*** Records for this exercise ***
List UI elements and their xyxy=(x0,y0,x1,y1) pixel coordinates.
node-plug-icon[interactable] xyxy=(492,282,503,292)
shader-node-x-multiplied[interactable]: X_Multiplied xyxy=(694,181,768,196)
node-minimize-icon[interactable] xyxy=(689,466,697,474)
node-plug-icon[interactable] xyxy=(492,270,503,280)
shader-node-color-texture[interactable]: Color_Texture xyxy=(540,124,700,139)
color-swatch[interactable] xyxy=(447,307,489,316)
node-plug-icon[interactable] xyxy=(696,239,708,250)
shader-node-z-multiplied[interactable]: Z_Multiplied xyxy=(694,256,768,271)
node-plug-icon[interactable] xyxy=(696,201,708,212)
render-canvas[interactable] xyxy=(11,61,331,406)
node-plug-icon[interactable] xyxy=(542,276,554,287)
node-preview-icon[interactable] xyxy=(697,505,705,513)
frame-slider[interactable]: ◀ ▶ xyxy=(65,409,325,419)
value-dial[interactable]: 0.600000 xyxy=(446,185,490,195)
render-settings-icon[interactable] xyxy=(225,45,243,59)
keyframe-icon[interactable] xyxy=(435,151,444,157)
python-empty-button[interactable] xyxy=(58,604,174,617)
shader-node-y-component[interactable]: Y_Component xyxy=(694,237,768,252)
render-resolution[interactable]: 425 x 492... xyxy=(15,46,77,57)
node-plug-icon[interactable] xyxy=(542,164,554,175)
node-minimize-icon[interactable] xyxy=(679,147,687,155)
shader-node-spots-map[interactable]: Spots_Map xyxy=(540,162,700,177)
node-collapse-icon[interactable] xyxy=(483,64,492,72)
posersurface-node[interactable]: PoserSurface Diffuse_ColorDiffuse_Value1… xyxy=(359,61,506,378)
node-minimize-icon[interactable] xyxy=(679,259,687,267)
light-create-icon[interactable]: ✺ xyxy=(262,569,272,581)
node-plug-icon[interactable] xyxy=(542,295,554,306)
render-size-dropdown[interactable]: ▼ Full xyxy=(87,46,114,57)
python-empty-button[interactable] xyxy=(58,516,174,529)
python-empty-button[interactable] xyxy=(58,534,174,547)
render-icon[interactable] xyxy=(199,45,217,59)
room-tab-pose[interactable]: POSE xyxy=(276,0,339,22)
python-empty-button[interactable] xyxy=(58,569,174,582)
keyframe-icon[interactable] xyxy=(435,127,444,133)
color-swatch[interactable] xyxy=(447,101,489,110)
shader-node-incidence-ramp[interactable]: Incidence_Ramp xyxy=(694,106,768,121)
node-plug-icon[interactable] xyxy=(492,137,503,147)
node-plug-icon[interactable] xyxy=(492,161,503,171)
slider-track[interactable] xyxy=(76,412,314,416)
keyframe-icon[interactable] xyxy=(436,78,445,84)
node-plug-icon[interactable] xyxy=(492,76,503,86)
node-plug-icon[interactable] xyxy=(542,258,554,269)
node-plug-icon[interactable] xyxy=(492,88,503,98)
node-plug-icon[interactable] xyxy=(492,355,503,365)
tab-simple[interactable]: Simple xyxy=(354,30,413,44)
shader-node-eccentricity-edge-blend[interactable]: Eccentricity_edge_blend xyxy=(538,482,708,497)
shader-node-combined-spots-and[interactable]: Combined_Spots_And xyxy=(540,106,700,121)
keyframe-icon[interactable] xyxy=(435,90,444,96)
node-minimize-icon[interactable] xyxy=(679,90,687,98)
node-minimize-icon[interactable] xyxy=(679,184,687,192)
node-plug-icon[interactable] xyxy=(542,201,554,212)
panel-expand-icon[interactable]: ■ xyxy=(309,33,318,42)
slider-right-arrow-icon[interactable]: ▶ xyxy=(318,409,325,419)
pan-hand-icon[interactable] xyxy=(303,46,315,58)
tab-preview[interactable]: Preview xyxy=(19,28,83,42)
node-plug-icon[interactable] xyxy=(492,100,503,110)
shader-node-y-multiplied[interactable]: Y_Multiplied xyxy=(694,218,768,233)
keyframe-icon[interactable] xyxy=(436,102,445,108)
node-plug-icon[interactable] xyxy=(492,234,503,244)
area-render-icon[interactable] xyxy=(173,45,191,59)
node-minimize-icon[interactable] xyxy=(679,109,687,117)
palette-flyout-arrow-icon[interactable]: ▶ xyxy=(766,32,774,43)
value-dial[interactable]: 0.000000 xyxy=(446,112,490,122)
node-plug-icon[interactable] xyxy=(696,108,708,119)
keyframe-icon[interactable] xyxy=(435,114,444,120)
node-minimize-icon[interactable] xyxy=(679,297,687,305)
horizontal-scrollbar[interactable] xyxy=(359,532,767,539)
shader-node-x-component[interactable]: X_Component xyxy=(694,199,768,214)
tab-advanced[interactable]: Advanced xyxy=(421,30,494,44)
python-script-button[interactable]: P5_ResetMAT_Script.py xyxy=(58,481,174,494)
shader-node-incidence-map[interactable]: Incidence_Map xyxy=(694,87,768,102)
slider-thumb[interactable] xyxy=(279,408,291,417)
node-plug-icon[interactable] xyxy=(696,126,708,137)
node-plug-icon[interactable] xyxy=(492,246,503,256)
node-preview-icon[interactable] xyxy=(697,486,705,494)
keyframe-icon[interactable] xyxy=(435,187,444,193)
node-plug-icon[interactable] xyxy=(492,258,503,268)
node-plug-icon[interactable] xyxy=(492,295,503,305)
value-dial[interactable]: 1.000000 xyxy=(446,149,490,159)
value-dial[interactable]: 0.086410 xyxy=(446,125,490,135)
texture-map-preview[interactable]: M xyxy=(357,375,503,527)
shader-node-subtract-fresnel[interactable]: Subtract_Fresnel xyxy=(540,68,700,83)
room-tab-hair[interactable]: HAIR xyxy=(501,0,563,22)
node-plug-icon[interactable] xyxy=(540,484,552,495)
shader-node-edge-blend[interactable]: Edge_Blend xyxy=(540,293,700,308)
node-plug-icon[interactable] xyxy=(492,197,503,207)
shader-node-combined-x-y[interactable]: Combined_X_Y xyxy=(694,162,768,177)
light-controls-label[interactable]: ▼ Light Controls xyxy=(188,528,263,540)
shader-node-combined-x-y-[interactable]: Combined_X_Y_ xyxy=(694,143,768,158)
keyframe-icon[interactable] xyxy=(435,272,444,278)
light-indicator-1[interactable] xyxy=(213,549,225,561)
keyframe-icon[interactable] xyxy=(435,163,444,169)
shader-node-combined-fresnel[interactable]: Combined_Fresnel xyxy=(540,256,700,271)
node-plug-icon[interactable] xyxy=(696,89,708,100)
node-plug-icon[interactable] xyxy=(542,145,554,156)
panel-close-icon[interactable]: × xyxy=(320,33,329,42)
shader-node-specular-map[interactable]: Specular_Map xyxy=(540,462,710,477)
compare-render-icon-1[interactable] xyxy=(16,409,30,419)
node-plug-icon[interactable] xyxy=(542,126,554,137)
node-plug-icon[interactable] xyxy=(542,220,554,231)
*** End of Records for this exercise ***
# Task
Write out the data exactly as it stands.

# Task output
List UI elements and their xyxy=(x0,y0,x1,y1) pixel coordinates.
node-plug-icon[interactable] xyxy=(492,282,503,292)
shader-node-x-multiplied[interactable]: X_Multiplied xyxy=(694,181,768,196)
node-minimize-icon[interactable] xyxy=(689,466,697,474)
node-plug-icon[interactable] xyxy=(492,270,503,280)
shader-node-color-texture[interactable]: Color_Texture xyxy=(540,124,700,139)
color-swatch[interactable] xyxy=(447,307,489,316)
node-plug-icon[interactable] xyxy=(696,239,708,250)
shader-node-z-multiplied[interactable]: Z_Multiplied xyxy=(694,256,768,271)
node-plug-icon[interactable] xyxy=(696,201,708,212)
render-canvas[interactable] xyxy=(11,61,331,406)
node-plug-icon[interactable] xyxy=(542,276,554,287)
node-preview-icon[interactable] xyxy=(697,505,705,513)
frame-slider[interactable]: ◀ ▶ xyxy=(65,409,325,419)
value-dial[interactable]: 0.600000 xyxy=(446,185,490,195)
render-settings-icon[interactable] xyxy=(225,45,243,59)
keyframe-icon[interactable] xyxy=(435,151,444,157)
python-empty-button[interactable] xyxy=(58,604,174,617)
shader-node-y-component[interactable]: Y_Component xyxy=(694,237,768,252)
render-resolution[interactable]: 425 x 492... xyxy=(15,46,77,57)
node-plug-icon[interactable] xyxy=(542,164,554,175)
node-minimize-icon[interactable] xyxy=(679,147,687,155)
shader-node-spots-map[interactable]: Spots_Map xyxy=(540,162,700,177)
node-collapse-icon[interactable] xyxy=(483,64,492,72)
posersurface-node[interactable]: PoserSurface Diffuse_ColorDiffuse_Value1… xyxy=(359,61,506,378)
node-minimize-icon[interactable] xyxy=(679,259,687,267)
light-create-icon[interactable]: ✺ xyxy=(262,569,272,581)
node-plug-icon[interactable] xyxy=(542,295,554,306)
render-size-dropdown[interactable]: ▼ Full xyxy=(87,46,114,57)
python-empty-button[interactable] xyxy=(58,516,174,529)
python-empty-button[interactable] xyxy=(58,534,174,547)
render-icon[interactable] xyxy=(199,45,217,59)
room-tab-pose[interactable]: POSE xyxy=(276,0,339,22)
python-empty-button[interactable] xyxy=(58,569,174,582)
keyframe-icon[interactable] xyxy=(435,127,444,133)
color-swatch[interactable] xyxy=(447,101,489,110)
shader-node-incidence-ramp[interactable]: Incidence_Ramp xyxy=(694,106,768,121)
node-plug-icon[interactable] xyxy=(492,137,503,147)
node-plug-icon[interactable] xyxy=(492,161,503,171)
slider-track[interactable] xyxy=(76,412,314,416)
keyframe-icon[interactable] xyxy=(436,78,445,84)
node-plug-icon[interactable] xyxy=(492,76,503,86)
node-plug-icon[interactable] xyxy=(542,258,554,269)
node-plug-icon[interactable] xyxy=(492,88,503,98)
node-plug-icon[interactable] xyxy=(492,355,503,365)
tab-simple[interactable]: Simple xyxy=(354,30,413,44)
shader-node-eccentricity-edge-blend[interactable]: Eccentricity_edge_blend xyxy=(538,482,708,497)
shader-node-combined-spots-and[interactable]: Combined_Spots_And xyxy=(540,106,700,121)
keyframe-icon[interactable] xyxy=(435,90,444,96)
node-minimize-icon[interactable] xyxy=(679,90,687,98)
node-minimize-icon[interactable] xyxy=(679,184,687,192)
node-plug-icon[interactable] xyxy=(542,201,554,212)
panel-expand-icon[interactable]: ■ xyxy=(309,33,318,42)
slider-right-arrow-icon[interactable]: ▶ xyxy=(318,409,325,419)
pan-hand-icon[interactable] xyxy=(303,46,315,58)
tab-preview[interactable]: Preview xyxy=(19,28,83,42)
node-plug-icon[interactable] xyxy=(492,100,503,110)
shader-node-y-multiplied[interactable]: Y_Multiplied xyxy=(694,218,768,233)
keyframe-icon[interactable] xyxy=(436,102,445,108)
node-plug-icon[interactable] xyxy=(492,234,503,244)
area-render-icon[interactable] xyxy=(173,45,191,59)
node-minimize-icon[interactable] xyxy=(679,109,687,117)
palette-flyout-arrow-icon[interactable]: ▶ xyxy=(766,32,774,43)
value-dial[interactable]: 0.000000 xyxy=(446,112,490,122)
node-plug-icon[interactable] xyxy=(696,108,708,119)
keyframe-icon[interactable] xyxy=(435,114,444,120)
node-minimize-icon[interactable] xyxy=(679,297,687,305)
horizontal-scrollbar[interactable] xyxy=(359,532,767,539)
shader-node-x-component[interactable]: X_Component xyxy=(694,199,768,214)
tab-advanced[interactable]: Advanced xyxy=(421,30,494,44)
python-script-button[interactable]: P5_ResetMAT_Script.py xyxy=(58,481,174,494)
shader-node-incidence-map[interactable]: Incidence_Map xyxy=(694,87,768,102)
slider-thumb[interactable] xyxy=(279,408,291,417)
node-plug-icon[interactable] xyxy=(696,126,708,137)
node-plug-icon[interactable] xyxy=(492,246,503,256)
node-preview-icon[interactable] xyxy=(697,486,705,494)
keyframe-icon[interactable] xyxy=(435,187,444,193)
node-plug-icon[interactable] xyxy=(492,258,503,268)
node-plug-icon[interactable] xyxy=(492,295,503,305)
value-dial[interactable]: 1.000000 xyxy=(446,149,490,159)
value-dial[interactable]: 0.086410 xyxy=(446,125,490,135)
texture-map-preview[interactable]: M xyxy=(357,375,503,527)
shader-node-subtract-fresnel[interactable]: Subtract_Fresnel xyxy=(540,68,700,83)
room-tab-hair[interactable]: HAIR xyxy=(501,0,563,22)
node-plug-icon[interactable] xyxy=(540,484,552,495)
shader-node-edge-blend[interactable]: Edge_Blend xyxy=(540,293,700,308)
node-plug-icon[interactable] xyxy=(492,197,503,207)
shader-node-combined-x-y[interactable]: Combined_X_Y xyxy=(694,162,768,177)
light-controls-label[interactable]: ▼ Light Controls xyxy=(188,528,263,540)
shader-node-combined-x-y-[interactable]: Combined_X_Y_ xyxy=(694,143,768,158)
keyframe-icon[interactable] xyxy=(435,272,444,278)
light-indicator-1[interactable] xyxy=(213,549,225,561)
keyframe-icon[interactable] xyxy=(435,163,444,169)
shader-node-combined-fresnel[interactable]: Combined_Fresnel xyxy=(540,256,700,271)
node-plug-icon[interactable] xyxy=(696,89,708,100)
node-plug-icon[interactable] xyxy=(542,145,554,156)
panel-close-icon[interactable]: × xyxy=(320,33,329,42)
shader-node-specular-map[interactable]: Specular_Map xyxy=(540,462,710,477)
compare-render-icon-1[interactable] xyxy=(16,409,30,419)
node-plug-icon[interactable] xyxy=(542,126,554,137)
node-plug-icon[interactable] xyxy=(542,220,554,231)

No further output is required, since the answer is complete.